OpenMP SIMD Multi-Reductions (Sum, Min and Max) in Single For Loop

Asked 22/9, 2023 at 19:54 Answered 23/9, 2023 at 12:44

I have the following loop to calculate basic summary statistics (mean, standard deviation, minimum and maximum) in C++, skipping missing values (x is a double vector):

int k = 0;
long double sum = 0.0, sq_sum = 0.0;
double minv = 1.0/0.0, maxv = -1.0/0.0;

#pragma omp simd reduction(+:sum,sq_sum,k) reduction(max:maxv) reduction(min:minv)
for (int i = 0; i < n; ++i) {
  double xi = x[i];
  int tmp = xi == xi;
  sum += tmp ? xi : 0.0;
  sq_sum += tmp ? xi * xi : 0.0;
  k += tmp ? 1 : 0;
  minv = minv > xi ? xi : minv;
  maxv = maxv < xi ? xi : maxv;
}

This loop does not vectorize on clang 16, which has something to do with the min and max values. It vectorizes without min and max. Is there a smart way to vectorize this loop?

Intoxicated answered 22/9, 2023 at 19:54 Comment(3)

If you are not tied to OpenMP, note that there are (native) SIMD-friendly languages that can be used to efficiently vectorize this loop very well (like ISPC : see the result) while properly handling -0.0, NaNs, infinities (and producing generally faster codes with some compiler flag tuning). – Kramlich 23/9, 2023 at 12:55

Unfortunately I'm tied to OpenMP... – Intoxicated 23/9, 2023 at 18:38

Note that 1/0 and -1/0 cause an undefined behaviour because they are integers. AFAIK, 1.0/0.0 should not but it is better to use std::numeric_limits<double>::infinity() in C++ or just a macro like INFINITY. – Kramlich 23/9, 2023 at 20:46

One main issue is that sum is a long double-typed variable. Operations on this types cannot be vectorized using SIMD instructions. At least, it is not the case on x86-64 CPUs using Clang or GCC. AFAIK, other architecture like ARM does not natively support such an extended precision type, but compilers, like GCC and Clang, still support >64-bit long double precision thanks to a kind of software emulation (i.e. generating a sequence of many instructions) by default. Other compilers, like MSVC, do not seem to support extended precision (i.e. long double is 64-bit wide and operation can be vectorized). On compilers supporting native x86-64 extended precision, the long double type is meant to use the (obsolete) x87 FPU operating on 80-bit wide numbers.
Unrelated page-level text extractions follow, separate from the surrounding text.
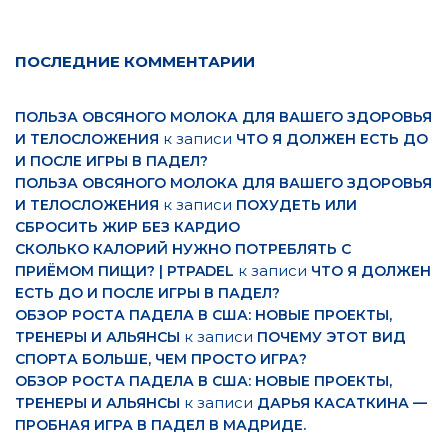
ПОСЛЕДНИЕ КОММЕНТАРИИ
ПОЛЬЗА ОВСЯНОГО МОЛОКА ДЛЯ ВАШЕГО ЗДОРОВЬЯ
к записи
И ТЕЛОСЛОЖЕНИЯ
ЧТО Я ДОЛЖЕН ЕСТЬ ДО
И ПОСЛЕ ИГРЫ В ПАДЕЛ?
ПОЛЬЗА ОВСЯНОГО МОЛОКА ДЛЯ ВАШЕГО ЗДОРОВЬЯ
к записи
И ТЕЛОСЛОЖЕНИЯ
ПОХУДЕТЬ ИЛИ
СБРОСИТЬ ЖИР БЕЗ КАРДИО
СКОЛЬКО КАЛОРИЙ НУЖНО ПОТРЕБЛЯТЬ С
к записи
ПРИЁМОМ ПИЩИ? | PTPADEL
ЧТО Я ДОЛЖЕН
ЕСТЬ ДО И ПОСЛЕ ИГРЫ В ПАДЕЛ?
ОБЗОР РОСТА ПАДЕЛА В США: НОВЫЕ ПРОЕКТЫ,
к записи
ТРЕНЕРЫ И АЛЬЯНСЫ
ПОЧЕМУ ЭТОТ ВИД
СПОРТА БОЛЬШЕ, ЧЕМ ПРОСТО ИГРА?
ОБЗОР РОСТА ПАДЕЛА В США: НОВЫЕ ПРОЕКТЫ,
к записи
ТРЕНЕРЫ И АЛЬЯНСЫ
ДАРЬЯ КАСАТКИНА —
ПРОБНАЯ ИГРА В ПАДЕЛ В МАДРИДЕ.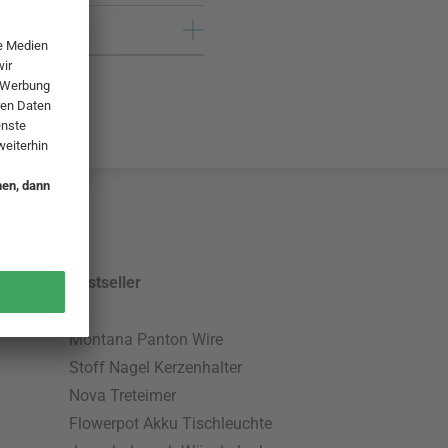
Bestseller
Montana Panton Wire
Stoff Nagel Kerzenhalter
Nova Treteimer
Flowerpot Akku Tischleuchte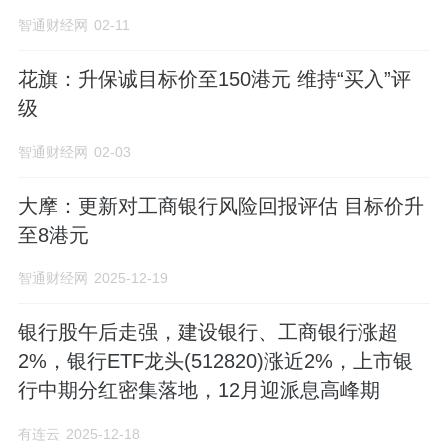
智通财经网
02-11
花旗：升保诚目标价至150港元 维持“买入”评
级
智通财经网
02-03
大摩：更新对工商银行风险回报评估 目标价升
至8港元
智通财经网
2025-12-19
银行股午后走强，建设银行、工商银行涨超
2%，银行ETF龙头(512820)涨近2%，上市银
行中期分红密集落地，12月迎派息高峰期
有连云
2025-12-18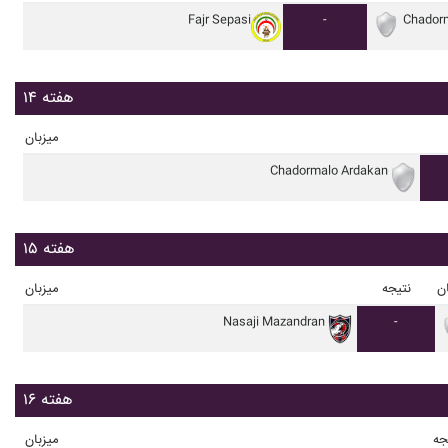
Fajr Sepasi
-
Chador
هفته ۱۴
میزبان
Chadormalo Ardakan
هفته ۱۵
ن
نتیجه
میزبان
Nasaji Mazandran
-
هفته ۱۶
جه
میزبان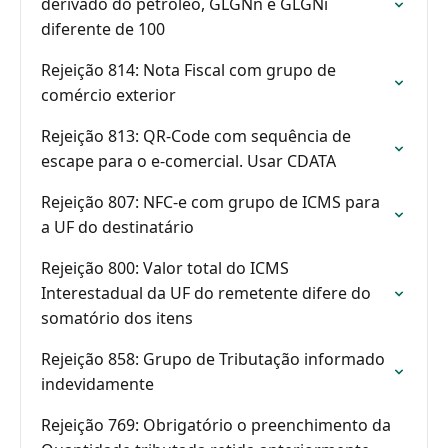
derivado do petróleo, GLGNn e GLGNi
diferente de 100
Rejeição 814: Nota Fiscal com grupo de
comércio exterior
Rejeição 813: QR-Code com sequência de
escape para o e-comercial. Usar CDATA
Rejeição 807: NFC-e com grupo de ICMS para
a UF do destinatário
Rejeição 800: Valor total do ICMS
Interestadual da UF do remetente difere do
somatório dos itens
Rejeição 858: Grupo de Tributação informado
indevidamente
Rejeição 769: Obrigatório o preenchimento da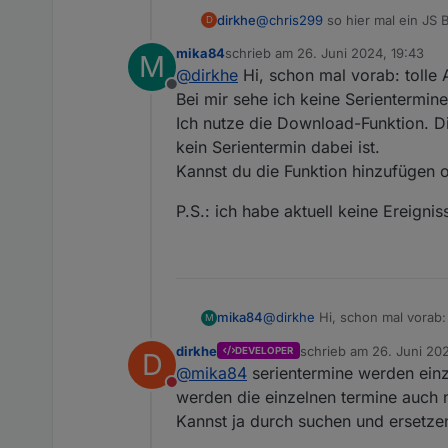
@
chris299
so hier mal ein JS B
dirkhe
D
mika84
schrieb am
26. Juni 2024, 19:43
M
    function webCalAlert
zuletzt editiert von
@
dirkhe
Hi, schon mal vorab: tolle A
        let s = null;

Offline
Bei mir sehe ich keine Serientermine
        function initALe
Ich nutze die Download-Funktion. D
            if (s != nul
kein Serientermin dabei ist.
                clearSch
Kannst du die Funktion hinzufügen o
            if (timeStr)
                s = sche
P.S.: ich habe aktuell keine Ereigniss
                    s = 
                    log(
                })

            }

        }

@
dirkhe
Hi, schon mal vorab: 
mika84
M
        on({ id: dpID, c
Bei mir sehe ich keine Serien
            initALert(ob
dirkhe
schrieb am
26. Juni 20
DEVELOPER
D
Ich nutze die Download-Funkt
P.S.: ich habe aktuell keine Er
zuletzt editiert von
        })

@
mika84
serientermine werden einze
Serientermin dabei ist.
        initALert(getSta
Nicht stören
Kannst du die Funktion hinzu
werden die einzelnen termine auch 
    }

Kannst ja durch suchen und ersetzen
    webCalAlert("webcal.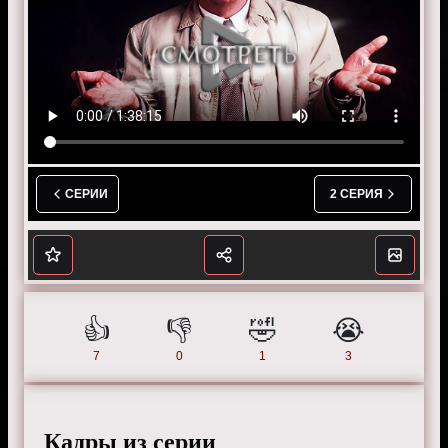
завязаны не пострадавшим. Убийца выдаёт себя,
рассказывая, что погибший был в спортивной одежде.
Режиссер:
Бернард Ковальски
Актеры:
Питер Фальк, Джин Барри, Ли Грант, Розмари
Форсайт, Барбара Колби, Патрисия Кроули, Эдди
Альберт, Сюзанн Плешетт, Ким Хантер, Ричард
Андерсон, Лесли Нильсен, Джон Фидлер и другие.
Смотрите онлайн 4 сезон 1 серию «
Коломбо
»
СЕРИИ
2 СЕРИЯ
бесплатно в хорошем HD качестве, на телефоне,
планшете, пк или телевизоре на сайте colombotv.ru.
👍️
👎️
🤣
😭
7
0
1
3
Кадры из серии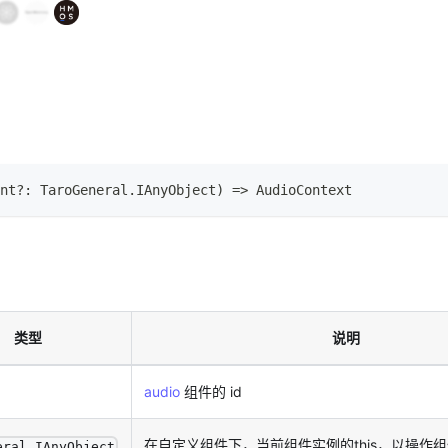
nt
?
:
TaroGeneral
.
IAnyObject
)
=>
AudioContext
类型
说明
audio
组件的 id
在自定义组件下，当前组件实例的this，以操作
eral.IAnyObject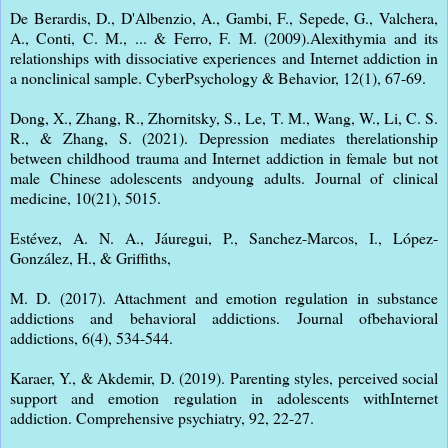
De Berardis, D., D'Albenzio, A., Gambi, F., Sepede, G., Valchera,
A., Conti, C. M., ... & Ferro, F. M. (2009).Alexithymia and its
relationships with dissociative experiences and Internet addiction in
a nonclinical sample. CyberPsychology & Behavior, 12(1), 67-69.
Dong, X., Zhang, R., Zhornitsky, S., Le, T. M., Wang, W., Li, C. S.
R., & Zhang, S. (2021). Depression mediates therelationship
between childhood trauma and Internet addiction in female but not
male Chinese adolescents andyoung adults. Journal of clinical
medicine, 10(21), 5015.
Estévez, A. N. A., Jáuregui, P., Sanchez-Marcos, I., López-
González, H., & Griffiths,
M. D. (2017). Attachment and emotion regulation in substance
addictions and behavioral addictions. Journal ofbehavioral
addictions, 6(4), 534-544.
Karaer, Y., & Akdemir, D. (2019). Parenting styles, perceived social
support and emotion regulation in adolescents withInternet
addiction. Comprehensive psychiatry, 92, 22-27.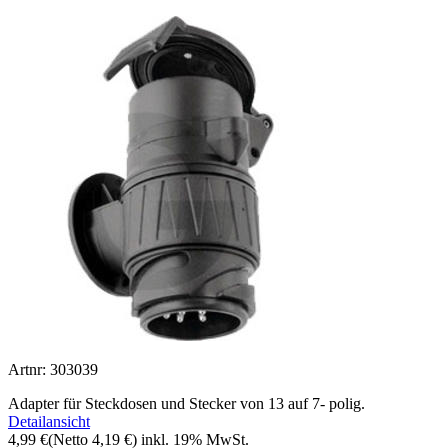
Artnr: 303039
Adapter für Steckdosen und Stecker von 13 auf 7- polig.
Detailansicht
4,99 €
(Netto 4,19 €)
inkl. 19% MwSt.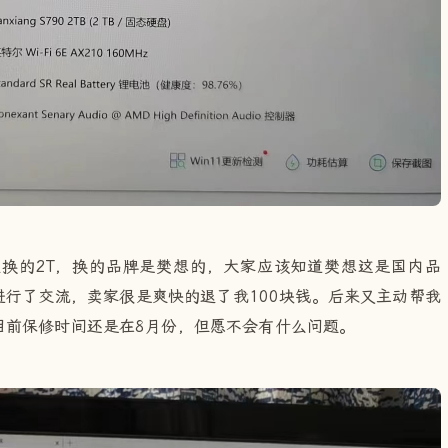
更换的2T，换的品牌是樊想的，大家应该知道樊想这是国内品
行了交流，卖家很是爽快的退了我100块钱。后来又主动帮我
目前保修时间还是在8月份，但愿不会有什么问题。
In practice, the long double type can be wider in memory due to alignement constraints in the target ABI. There is no 80-bit wide SIMD instruction in x86. In fact, SIMD registers have a size which is a power-of-two (typically 128-bit or 256-bit wide ones).
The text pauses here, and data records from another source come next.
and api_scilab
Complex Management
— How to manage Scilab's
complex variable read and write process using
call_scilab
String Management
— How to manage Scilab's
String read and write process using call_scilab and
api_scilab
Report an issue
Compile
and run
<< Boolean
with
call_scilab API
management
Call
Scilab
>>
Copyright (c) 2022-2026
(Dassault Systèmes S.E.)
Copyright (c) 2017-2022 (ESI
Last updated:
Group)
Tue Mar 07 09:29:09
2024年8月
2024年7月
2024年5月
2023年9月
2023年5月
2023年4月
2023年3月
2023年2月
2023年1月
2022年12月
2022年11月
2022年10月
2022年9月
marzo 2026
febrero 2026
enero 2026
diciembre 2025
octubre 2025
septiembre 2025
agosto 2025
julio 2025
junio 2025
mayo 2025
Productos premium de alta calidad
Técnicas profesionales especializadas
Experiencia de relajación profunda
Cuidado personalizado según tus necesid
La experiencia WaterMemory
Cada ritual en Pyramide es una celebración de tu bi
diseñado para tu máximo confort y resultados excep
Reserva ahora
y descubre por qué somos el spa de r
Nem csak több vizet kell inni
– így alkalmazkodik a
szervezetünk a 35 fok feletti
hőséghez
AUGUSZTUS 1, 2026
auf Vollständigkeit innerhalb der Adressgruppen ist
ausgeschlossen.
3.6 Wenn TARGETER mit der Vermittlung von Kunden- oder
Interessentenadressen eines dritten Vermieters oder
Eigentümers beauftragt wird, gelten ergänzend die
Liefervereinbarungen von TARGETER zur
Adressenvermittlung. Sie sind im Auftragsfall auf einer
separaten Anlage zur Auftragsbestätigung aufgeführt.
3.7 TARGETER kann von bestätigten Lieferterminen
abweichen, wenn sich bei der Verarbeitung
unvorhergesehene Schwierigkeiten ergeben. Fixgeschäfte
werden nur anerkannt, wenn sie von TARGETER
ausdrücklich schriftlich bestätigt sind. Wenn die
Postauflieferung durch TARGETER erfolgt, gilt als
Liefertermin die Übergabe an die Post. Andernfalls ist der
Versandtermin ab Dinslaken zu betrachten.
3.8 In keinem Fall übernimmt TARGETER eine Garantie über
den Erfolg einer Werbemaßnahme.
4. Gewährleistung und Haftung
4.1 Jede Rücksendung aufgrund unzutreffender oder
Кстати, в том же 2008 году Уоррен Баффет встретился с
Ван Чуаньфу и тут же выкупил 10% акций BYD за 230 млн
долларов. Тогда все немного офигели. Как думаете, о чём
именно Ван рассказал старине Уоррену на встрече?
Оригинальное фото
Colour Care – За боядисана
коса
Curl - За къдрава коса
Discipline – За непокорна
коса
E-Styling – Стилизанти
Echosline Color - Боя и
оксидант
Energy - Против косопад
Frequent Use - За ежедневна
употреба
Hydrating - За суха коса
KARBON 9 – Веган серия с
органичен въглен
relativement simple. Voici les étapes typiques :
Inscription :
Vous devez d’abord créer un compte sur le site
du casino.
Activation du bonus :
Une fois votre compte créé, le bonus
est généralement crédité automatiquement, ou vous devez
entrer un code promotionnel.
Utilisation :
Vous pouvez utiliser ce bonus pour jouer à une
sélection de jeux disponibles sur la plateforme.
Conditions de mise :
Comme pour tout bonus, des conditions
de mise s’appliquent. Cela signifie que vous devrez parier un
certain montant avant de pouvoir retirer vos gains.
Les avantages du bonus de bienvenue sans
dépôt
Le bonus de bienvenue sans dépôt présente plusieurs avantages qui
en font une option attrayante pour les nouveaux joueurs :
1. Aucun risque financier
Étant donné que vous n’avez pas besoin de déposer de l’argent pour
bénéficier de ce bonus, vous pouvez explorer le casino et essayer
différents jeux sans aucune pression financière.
The loop is not vectorized due to the min-max operations that cause loop dependencies issues. This can be seen with -Rpass-analysis=loop-vectorize. By the way, please note -fopenmp-simd is needed so for Clang not to ignore Open SIMD pragmas. In practice, the compiler reports the following message:

remark: loop not vectorized: value that could not be identified as reduction is used outside the loop
warning: loop not vectorized: the optimizer was unable to perform the requested transformation; the transformation might be disabled or specified as part of an unsupported transformation ordering

The dependency issue can easily be remove using -ffast-math. However, this flag breaks the IEEE-754 standard (see this post for more information), so it may produce an unsafe program, especially if you operate on NaN/Inf values. -ffast-math is a composite flag enabling others like -fno-associative-math which is the one needed here. However, it is not enough in this case and it is AFAIK implied by the OpenMP SIMD pragma.

The minimal set of options required for enabling the vectorization seems to be -fno-signed-zeros -ffinite-math-only. In fact, the minimal Clang-specific options are -fno-signed-zeros -Xclang -menable-no-nans. With these additional options (and -O3 -mavx2 -mfma on my machine), Clang produces the (efficient) following assembly code:

.LBB0_5:                                # =>This Inner Loop Header: Depth=1
        vmovupd ymm8, ymmword ptr [rdi + r9]
        vmovupd ymm9, ymmword ptr [rdi + r9 + 32]
        vaddpd  ymm1, ymm8, ymm1
        vaddpd  ymm7, ymm9, ymm7
        vmulpd  ymm10, ymm8, ymm8
        vaddpd  ymm0, ymm10, ymm0
        vmulpd  ymm10, ymm9, ymm9
        vaddpd  ymm6, ymm10, ymm6
        vminpd  ymm3, ymm8, ymm3
        vminpd  ymm4, ymm9, ymm4
        vmaxpd  ymm2, ymm8, ymm2
        vmaxpd  ymm5, ymm9, ymm5
        add     r9, 64
        cmp     r8, r9
        jne     .LBB0_5

This means the input array x must not contain any -0.0 or NaN values. The former is generally not much an issue. However, the later is apparently an issue since you explicitly check the presence of NaN values with xi == xi. Besides, one can see that the compiler did not check the presence of NaN values in the loop (as expected with the above compiler flags).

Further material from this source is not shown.